ISO meeting in Montréal
Birks building, McGill university, Montréal |
The second ISO meeting of 2007 was held over three days in Montréal, Canada, in conjunction with the Extreme Markup conference. This is a short personal report from the meeting. The meeting was held at McGill University, in the centre for religious studies, which (as you can see) has a rather unusual building.
Note: Now updated to cover day 3 as well, but still no links to the documents from the meeting, since they are not posted yet. If they get posted soon I'll add the links.
CTM
The first part of the first day was spent on CTM, and a number of small issues were ironed out. The syntax itself changed very little, and it now seems like CTM actually has stabilized. The main changes were:
- The predefined iko template was renamed ako.
- The syntax for scope was changed slightly (the topics in the scope now need to be separated by commas) to simplify the rest of the grammar a bit.
- Characters like "/", "#", and ":" were forbidden in the last part of QNames.

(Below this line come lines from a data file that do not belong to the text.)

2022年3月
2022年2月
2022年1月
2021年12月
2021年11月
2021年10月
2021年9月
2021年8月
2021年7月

- Some very minor tweaks to the grammar, moving around colons in a couple of places.
- The import/mergemap/include/from ... import syntax was simplified.
- Two kinds of directives were removed.
- Support for a default namespace was added.

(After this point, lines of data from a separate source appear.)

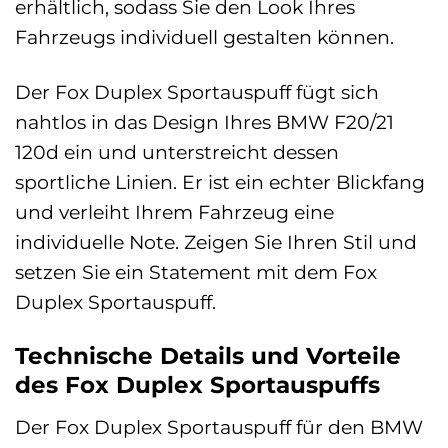
erhältlich, sodass Sie den Look Ihres
Fahrzeugs individuell gestalten können.
Der Fox Duplex Sportauspuff fügt sich
nahtlos in das Design Ihres BMW F20/21
120d ein und unterstreicht dessen
sportliche Linien. Er ist ein echter Blickfang
und verleiht Ihrem Fahrzeug eine
individuelle Note. Zeigen Sie Ihren Stil und
setzen Sie ein Statement mit dem Fox
Duplex Sportauspuff.
Technische Details und Vorteile
des Fox Duplex Sportauspuffs
Der Fox Duplex Sportauspuff für den BMW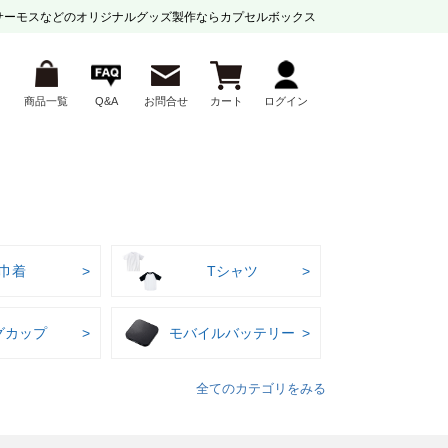
サーモスなどの
オリジナルグッズ製作ならカプセルボックス
商品一覧
Q&A
お問合せ
カート
ログイン
巾着
Tシャツ
グカップ
モバイルバッテリー
全てのカテゴリをみる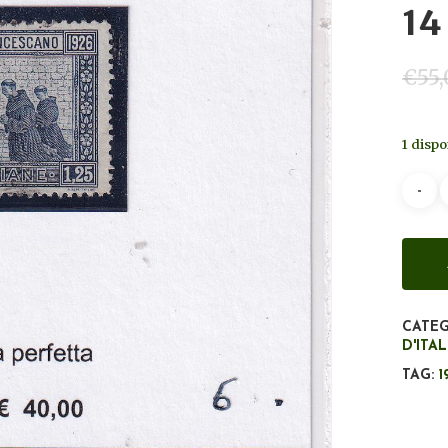
14 
€
55
1 dispo
CATEG
D'ITA
TAG:
1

- Some other minor issues were also discussed.
Although quite a bit of work on the specification remains it's beginning to seem like the language itself is quite stable, and as though the only things that remain is minor tweaking.
GTM
The second half of day 1 was spent on the new proposal for GTM level 1. We walked through the original presentation and gathered lots of feedback. The basic message was that the overall approach was good, but a number of aspects of the notation were tweaked, and many suggestions were made for new features. The editors will need to do some serious thinking to come up with the next version, but that's good.
After the review of the level 1 proposal professor Lee took out his first level 0 proposal (from December 2006; it does not appear to have been published) and showed that it was in fact very similar to the level 1 proposal. It was agreed that professor Lee would update his proposal, and prepare a similar presentation of it.

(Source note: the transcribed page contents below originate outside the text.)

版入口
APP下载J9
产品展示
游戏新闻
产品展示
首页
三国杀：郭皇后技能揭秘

So far it looks like GTM is progressing at record speed, which is quite encouraging. Quite a bit of work remains, but it seems like the initial hurdles have been cleared.
Dublin Core in Topic Maps
The meeting |
The strawman proposal was discussed, and the basic mapping was not changed substantially, but a number of new issues were brought up, and it's clear that it needs to be extended quite a bit. The general messiness of the Dublin Core specs made the discussion a bit confused, but a good bit of progress was made, and there is every reason to think that the next draft will be quite close to the real thing.
The discussion of dc:language brought up the issue of what to do about the old OASIS PSI sets for languages and countries. There was a general feeling that ISO should take this over and produce a TR containing the general principles for the PSI sets, and then a web site that actually hosts them where they are updated regularly. However, no decision was made on when this work would be started.
RDF-TM mapping
Steve Pepper proposed that this work be moved from the W3C to ISO, since this makes it much easier for the community to work on it. His suggestion was to submit a modified version of the last W3C draft as part of a new work item proposal by the Kyoto meeting in December. There was some resistance to taking on more work, but also a general feeling that this was in some way necessary. So it looks like ISO is going to pick up this work and complete it.
ISO 13250-1
This is a part of the basic Topic Maps standard that has been planned for ages, but on which no work has been done until recently, mainly because the committee was waiting for the pieces to fall into place. The purpose of this part of the standard is to serve as an introduction that explains how everything hangs together. The editors had published a draft which was discussed at the meeting, and which will be updated and improved.
For people who want to participate in the ISO standards work (without necessarily going to meetings) this is the perfect document to start with. Read it, and if it doesn't explain what you want it to explain, or if it isn't clear enough for you to understand what it says, please say so! The audience for this document is people who are not on the committee, so the committee really needs outside reviewers of this document.
TMDM-TMRM mapping
I produced one version of this in early July, which Robert Barta then incorporated in the newest version of the TMRM. However, his version is quite different from mine, so I wanted to use the meeting to discuss the differences and get feedback from the committee.
However, it turned out that the committee was on a completely different page, and wanted more background on what Robert and I were doing, and why. So this part of the meeting was spent more on discussing the why than on the how, and quite a bit of useful feedback was given on this.
TMCL
The third day was largely devoted to TMCL, and we spent most of it going through how TMCL uses CTM, and how TMCL represents the constraints. The constraints are represented as topics, associations, and so on, but there are some choices that can be made about how this is done. Overall, it was a very good session, and there's a general feeling that the next TMCL draft is going to be quite close to the real thing.
TMDM corrigendum
A couple of minor bugs in the TMDM have been discovered, and so it has been agreed that ISO will put out what's called a "Technical Corrigendum", which is basically an errata document. This will also go online, and there will be a new draft online with the corrections in.